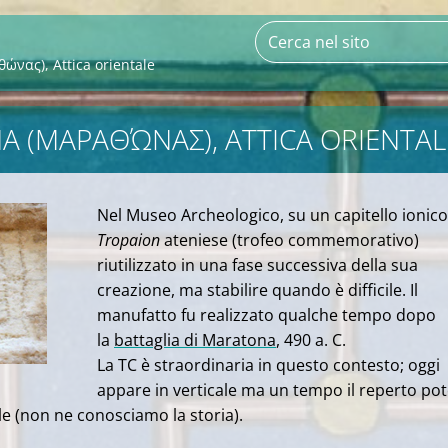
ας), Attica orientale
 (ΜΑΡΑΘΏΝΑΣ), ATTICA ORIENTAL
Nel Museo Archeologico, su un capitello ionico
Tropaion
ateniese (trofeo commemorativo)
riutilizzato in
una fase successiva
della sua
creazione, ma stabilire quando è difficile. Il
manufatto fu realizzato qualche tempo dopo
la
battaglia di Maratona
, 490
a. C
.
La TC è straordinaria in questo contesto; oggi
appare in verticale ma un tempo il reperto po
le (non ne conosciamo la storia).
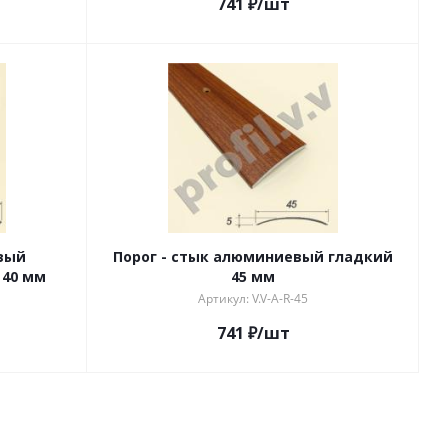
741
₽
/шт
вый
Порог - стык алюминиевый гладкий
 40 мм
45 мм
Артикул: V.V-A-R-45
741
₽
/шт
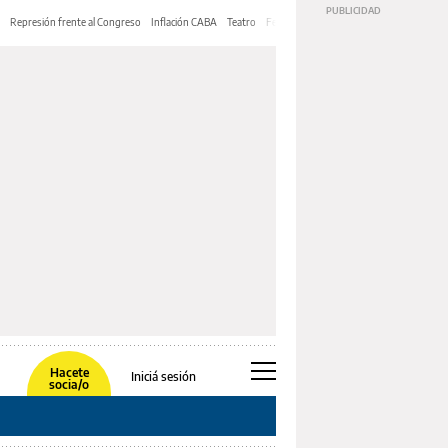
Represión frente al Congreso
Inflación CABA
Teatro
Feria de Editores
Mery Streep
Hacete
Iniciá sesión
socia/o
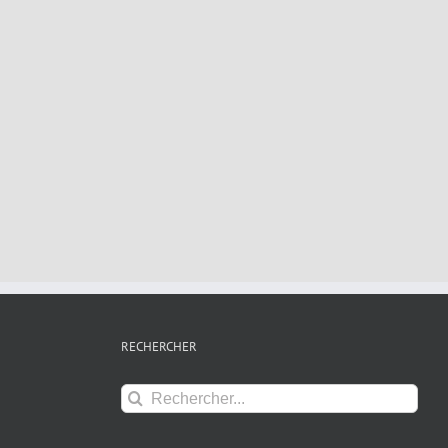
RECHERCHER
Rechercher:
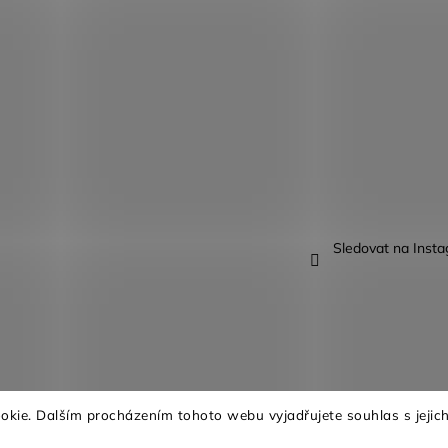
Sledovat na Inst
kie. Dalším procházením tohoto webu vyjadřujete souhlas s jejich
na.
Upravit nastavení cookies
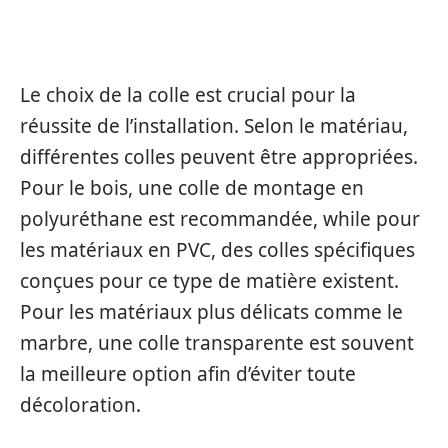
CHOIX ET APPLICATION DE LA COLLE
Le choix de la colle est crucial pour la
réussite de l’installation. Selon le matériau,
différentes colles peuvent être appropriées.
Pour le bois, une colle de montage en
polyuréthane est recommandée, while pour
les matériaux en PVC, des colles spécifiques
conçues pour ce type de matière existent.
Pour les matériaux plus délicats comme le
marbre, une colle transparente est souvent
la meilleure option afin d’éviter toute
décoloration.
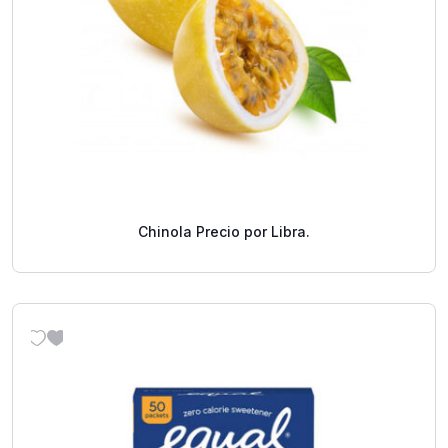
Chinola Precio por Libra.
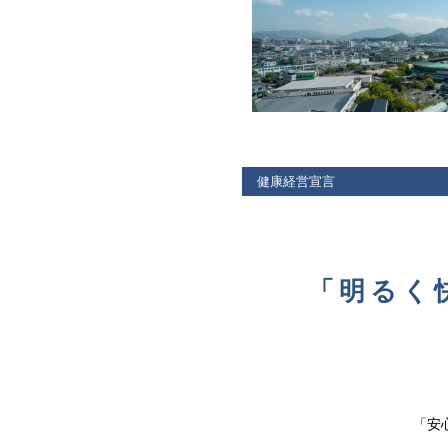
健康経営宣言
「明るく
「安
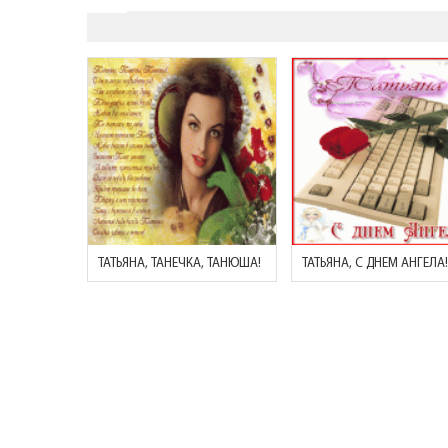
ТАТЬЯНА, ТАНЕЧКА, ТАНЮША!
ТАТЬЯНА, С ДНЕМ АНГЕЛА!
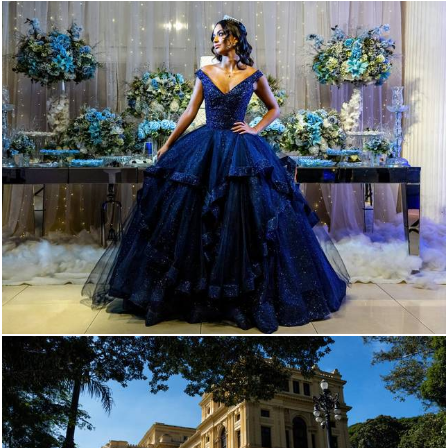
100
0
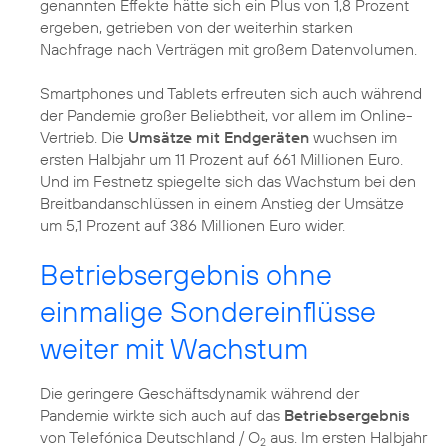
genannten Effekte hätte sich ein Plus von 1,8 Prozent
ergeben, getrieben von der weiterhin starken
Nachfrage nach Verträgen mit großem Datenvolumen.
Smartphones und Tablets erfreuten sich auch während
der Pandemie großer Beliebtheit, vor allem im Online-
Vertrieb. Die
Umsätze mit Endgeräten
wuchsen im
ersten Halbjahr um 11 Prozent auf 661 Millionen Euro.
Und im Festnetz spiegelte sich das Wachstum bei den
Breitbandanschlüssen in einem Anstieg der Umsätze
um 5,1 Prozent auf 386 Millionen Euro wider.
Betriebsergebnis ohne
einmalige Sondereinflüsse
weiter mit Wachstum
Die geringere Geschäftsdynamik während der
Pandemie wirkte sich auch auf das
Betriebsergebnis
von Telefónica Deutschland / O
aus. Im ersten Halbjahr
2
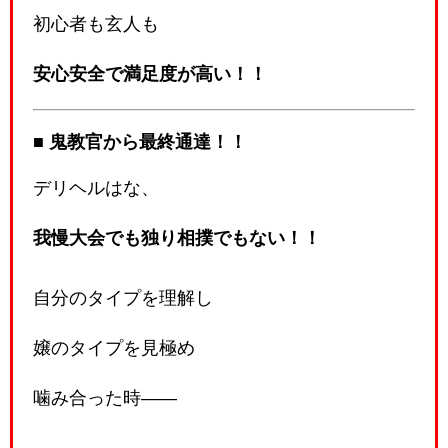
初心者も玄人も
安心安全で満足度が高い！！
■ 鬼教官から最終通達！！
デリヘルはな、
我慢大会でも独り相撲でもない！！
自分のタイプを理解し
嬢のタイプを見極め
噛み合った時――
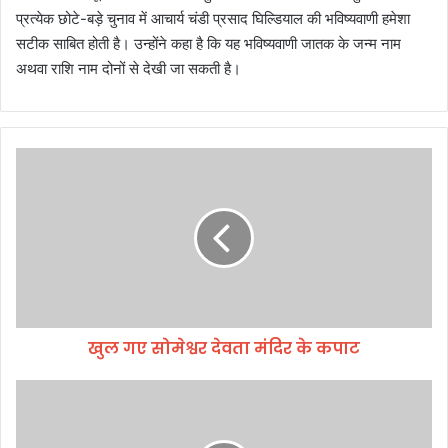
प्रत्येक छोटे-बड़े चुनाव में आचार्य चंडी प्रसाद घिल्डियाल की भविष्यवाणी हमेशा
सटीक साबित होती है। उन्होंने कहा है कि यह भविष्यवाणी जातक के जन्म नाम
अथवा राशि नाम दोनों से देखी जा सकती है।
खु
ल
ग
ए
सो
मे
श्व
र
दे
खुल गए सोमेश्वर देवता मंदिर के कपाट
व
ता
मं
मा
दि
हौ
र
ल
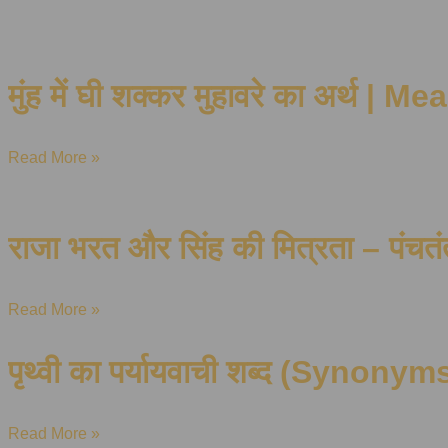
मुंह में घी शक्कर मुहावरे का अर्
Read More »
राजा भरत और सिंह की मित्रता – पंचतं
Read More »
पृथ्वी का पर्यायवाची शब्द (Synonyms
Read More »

■ ■ ■

The expected output is a verbatim retyping of each line from the one with "राजा भरत और सिंह की मित्रता – पंचतं" to the end of the listing above, with both end lines kept and nothing added.

ANSWER BOX:
राजा भरत और सिंह की मित्रता – पंचतं
Read More »
पृथ्वी का पर्यायवाची शब्द (Synonyms
Read More »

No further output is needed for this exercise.